In the present specification, each embodiment is described in a progressive manner, and each embodiment is mainly described in a different point from other embodiments, and identical and similar parts between the embodiments are all enough to refer to each other. For the device disclosed in the embodiment, since it corresponds to the method disclosed in the embodiment, the description is relatively simple, and the relevant points refer to the description of the method section.

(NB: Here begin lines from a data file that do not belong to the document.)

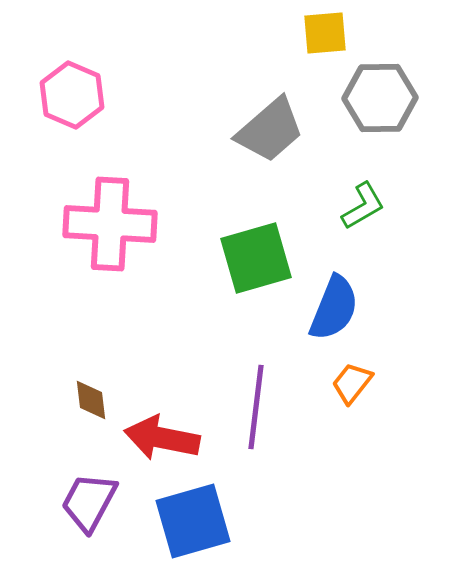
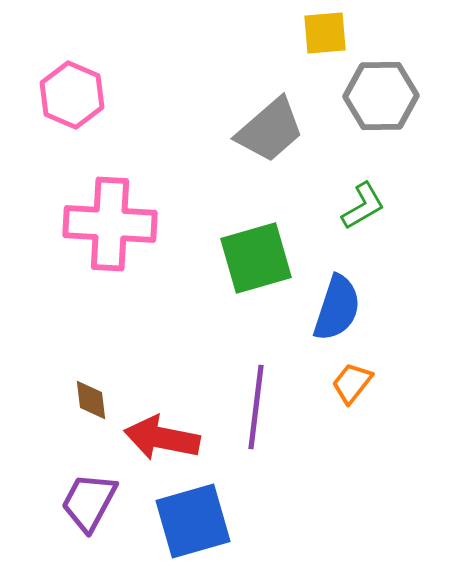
gray hexagon: moved 1 px right, 2 px up
blue semicircle: moved 3 px right; rotated 4 degrees counterclockwise
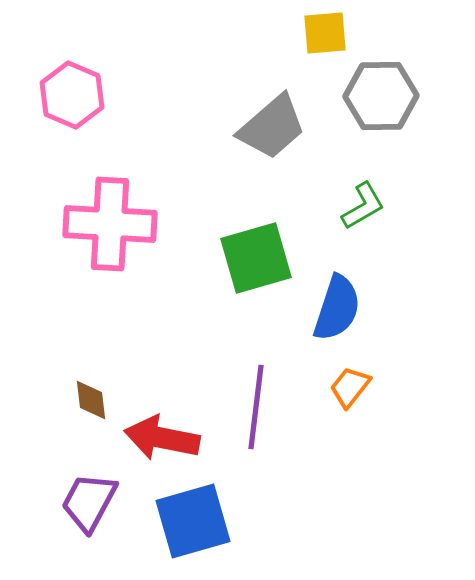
gray trapezoid: moved 2 px right, 3 px up
orange trapezoid: moved 2 px left, 4 px down
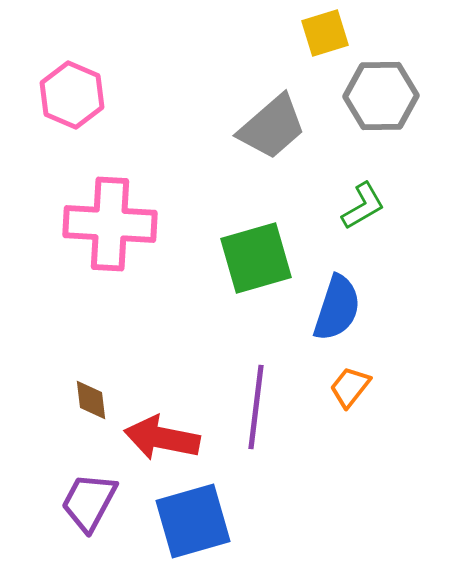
yellow square: rotated 12 degrees counterclockwise
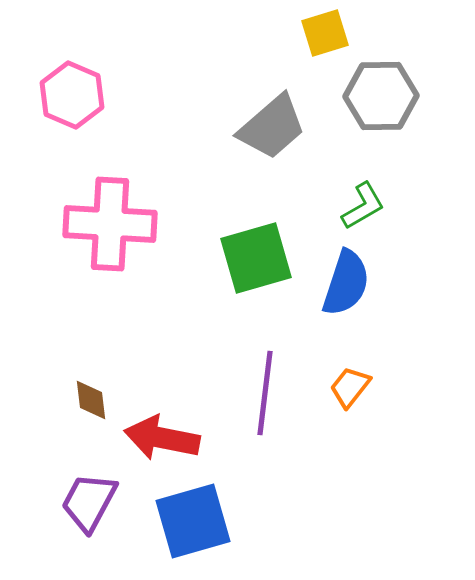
blue semicircle: moved 9 px right, 25 px up
purple line: moved 9 px right, 14 px up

The previous description of the disclosed embodiments is provided to enable any person skilled in the art to make or use the present invention. Various modifications to these embodiments will be readily apparent to those skilled in the art, and the generic principles defined herein may be applied to other embodiments without departing from the spirit or scope of the invention. Thus, the present invention is not intended to be limited to the embodiments shown herein but is to be accorded the widest scope consistent with the principles and novel features disclosed herein.

Claims (2)

1. An active and passive integrated lung simulator with continuously adjustable respiratory parameters, comprising:

the device comprises a base (1), wherein a first air inlet and outlet channel and a second air inlet and outlet channel are respectively arranged in the base (1), one end of the first air inlet and outlet channel is connected with a first flow sensor (2), one end of the second air inlet and outlet channel is connected with a second flow sensor (3), and both the first flow sensor (2) and the second flow sensor (3) are connected with an air inlet and outlet pipe (4);

the first flow proportional valve (5) is arranged at the top end of the base (1), and a valve port of the first flow proportional valve (5) is communicated with the first air inlet and outlet channel;

the second flow proportional valve (6), the said second flow proportional valve (6) is set up in the top of the said base (1), the valve port of the said second flow proportional valve (6) communicates with said second air inlet and outlet channel;

the simulated left lung air bag (7), a lower bag opening of the simulated left lung air bag (7) is communicated with the other end of the first air inlet and outlet channel, and a first pressure sensor (8) is connected to the simulated left lung air bag (7);

the simulated right lung air bag (9), a lower bag opening of the simulated right lung air bag (9) is communicated with the other end of the second air inlet and outlet channel, and a second pressure sensor (10) is connected to the simulated right lung air bag (9);

the bottom of the first linear motor (11) is fixed at the top end of the base (1), a first sliding block (111) on the first linear motor is fixedly connected with a first bracket (12), and the bottom end of the first bracket (12) is fixedly connected with the top end of the simulated left lung air bag (7);

the bottom of the second linear motor (13) is fixed at the top end of the base (1), a second sliding block (131) on the second linear motor is fixedly connected with a second bracket (14), and the bottom end of the second bracket (14) is fixedly connected with the top end of the simulated right lung air bag (9);

the bottom end of the first displacement sensor (15) is fixed at the top end of the base (1), and the induction rod end of the first displacement sensor (15) is fixed with the bottom end of the first bracket (12);

the bottom end of the second displacement sensor (16) is fixed at the top end of the base (1), and the induction rod end of the second displacement sensor (16) is fixed with the bottom end of the second bracket (14);

the controller (17), the controller (17) is installed on base (1), and all with first flow sensor (2), second flow sensor (3), first flow proportional valve (5), second flow proportional valve (6) first pressure sensor (8), second pressure sensor (10), first linear motor (11), second linear motor (13), first displacement sensor (15), second displacement sensor (16) electricity is connected.

2. An active and passive integrated lung simulator with continuously adjustable breathing parameters according to claim 1, characterized in that the left and right lung simulative airbags (7, 9) are airbags.